Me levantei devagar, com sede. Abri a geladeira e a garrafa de leite me inspirou gula. Me servi de um copo grande imediatamente. Minha boca estalou de prazer ao sentir o gelado, inspirei deliciosamente então pela última vez.

O leite não desceu e não consegui expirar. A temperatura fria antes tão agradável se tornou angustiante. Tentei inspirar, sem conseguir. Quebrei o copo em minhas mãos; derrubei panelas e enfeites na bancada da cozinha. Tonta, fui ao chão onde engatinhava com o peito chiando pela necessidade do tão precioso ar.
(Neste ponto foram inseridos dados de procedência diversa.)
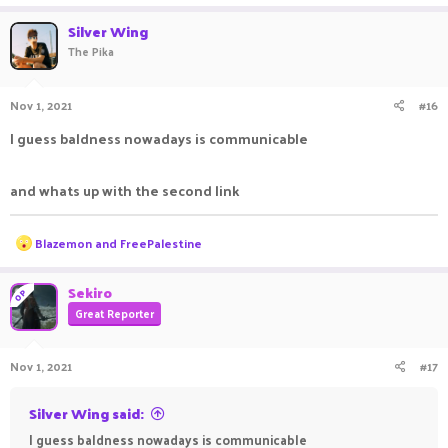
a
c
Silver Wing
t
The Pika
i
o
n
Nov 1, 2021
#16
s
:
I guess baldness nowadays is communicable
and whats up with the second link
R
Blazemon
and
FreePalestine
e
a
c
Sekiro
OP
t
Great Reporter
i
o
n
Nov 1, 2021
#17
s
:
Silver Wing said:
I guess baldness nowadays is communicable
Desesperada e ainda mais tonta , senti minhas mãos arranhando minha garganta sem um comando conciente da minha parte. Ouvi o chiado aumentar de um lugar muito distante; minha visão ficou turva e senti o sangue escorrendo pela garganta e mãos… Estava tão quente…
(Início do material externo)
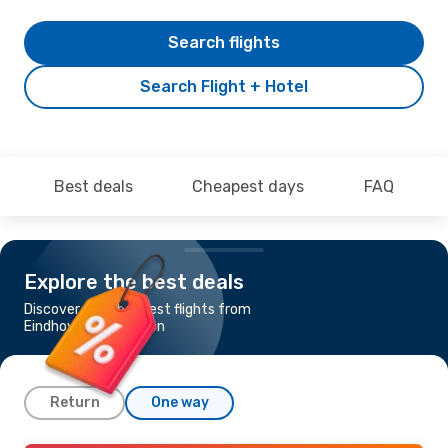
Search flights
Search Flight + Hotel
Best deals
Cheapest days
FAQ
Explore the best deals
Discover the cheapest flights from
Eindhoven to Irakleion
Return
One way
Quando pensei que era o fim, veio o barulho tenebroso do banheiro. A casa ficou escura e um cheiro de podridão se espalhou. Dois vultos, um muito alto e o outro mediano se arrastavam entre as sombras. Pude entrever os corpos em decomposição, os vermes saindo dos orifícios, a carne morta produzindo um som pesado e molhado no taco do piso.

Tentei engatinhar novamente para fugir, mas apenas consegui ficar mais tonta: os membros não mais me obedeciam. O vulto mais alto me alcançou primeiro, sua mão gelada na minha garganta ensanguentada, a voz inumana se tornando minha última lembrança:

– Já que não foi nos ver, minha filha, viemos até você…

Fim…

                               Será?